La Sala, atendiendo a los extremos previamente expuestos y analizados, y ponderando las circunstancias comisivas del delito cometido, entiende que esas penas, en la extensión expuesta, cumplen el parámetro de adecuación y proporcionalidad exigible, y se ajustan al juicio de reproche debido.
Lo que sí procede significar es que no cabe la imposición de la medida de libertad vigilada, por cuanto la vincula el Ministerio Fiscal al artículo 192 del Código Penal, es decir, al delito contra la libertad sexual, en que su imposición es obligatoria; no así al artículo 173.2 del Código Penal (único delito por el que Casiano resulta condenado), en que su imposición es facultativa, lo que obliga a que exista una previa solicitud de las acusaciones, que en este caso no se ha producido.

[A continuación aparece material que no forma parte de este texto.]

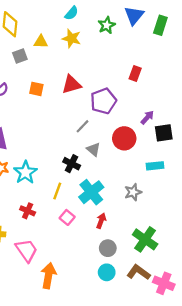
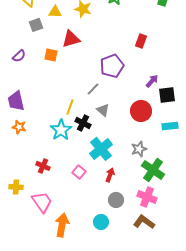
red triangle: (72, 85) -> (71, 39), moved
red circle: (124, 138) -> (141, 111), moved
cyan rectangle: (155, 166) -> (170, 126), moved
cyan star: (25, 172) -> (61, 130), moved
yellow line: (57, 191) -> (70, 107), moved
green cross: (145, 239) -> (153, 170), moved
cyan circle: (107, 272) -> (101, 222), moved
pink cross: (164, 283) -> (147, 197), moved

Vistos los artículos citados y demás de general y pertinente aplicación.
Fallo
Que debemos absolver y absolvemos a Casiano de la acusación contra él formulada por el Ministerio Fiscal por supuesto delito de abuso sexual a menor de edad, declarando de oficio la mitad de las costas ocasionadas.
Que debemos condenar y condenamos a Casiano como autor responsable criminalmente de un delito de maltrato psicológico habitual, sin concurrir circunstancias modificativas de la responsabilidad criminal, a las siguientes penas:
Condenamos a Casiano a la pena de prohibición de aproximación a Adela a una distancia inferior a 500 metros, del domicilio en que resida la misma, de su lugar de estudio o de trabajo y de cualquier otro que la misma frecuente, así como prohibición de comunicarse con Adela por cualquier medio, todo ello por tiempo de cuatro años superior a la pena de prisión impuesta, lo que supone que habiéndose condenado a un año de prisión a Casiano las penas antedichas se fijan en 5 años.
Condenamos a Casiano al pago de la mitad de las costas ocasionadas.
Solicítese hoja histórico-penal del condenado Casiano una vez adquiera firmeza la presente sentencia.
Una vez firme esta sentencia,
Contra la presente sentencia cabe interponer recurso de apelación en virtud del artículo 846 ter de la Ley de Enjuiciamiento Criminal, dentro de los diez días siguientes a aquel en que se hubiere notificado la presente sentencia a cada una de las partes, a resolver por la Sala de lo Civil y Penal del Tribunal Superior de Justicia de la Región de Murcia, atendiendo a los artículos 790, 791 y 792 de la Ley de Enjuiciamiento Criminal.
Así por esta nuestra sentencia, certificación de la cual se unirá al Rollo de Sala, en aplicación del artículo 117.1 de la Constitución Española
La difusión del texto de esta resolución a partes no interesadas en el proceso en el que ha sido dictada sólo podrá llevarse a cabo previa disociación de los datos de carácter personal que los mismos contuvieran y con pleno respeto al derecho a la intimidad, a los derechos de las personas que requieran un especial deber de tutelar o a la garantía del anonimato de las víctimas o perjudicados, cuando proceda.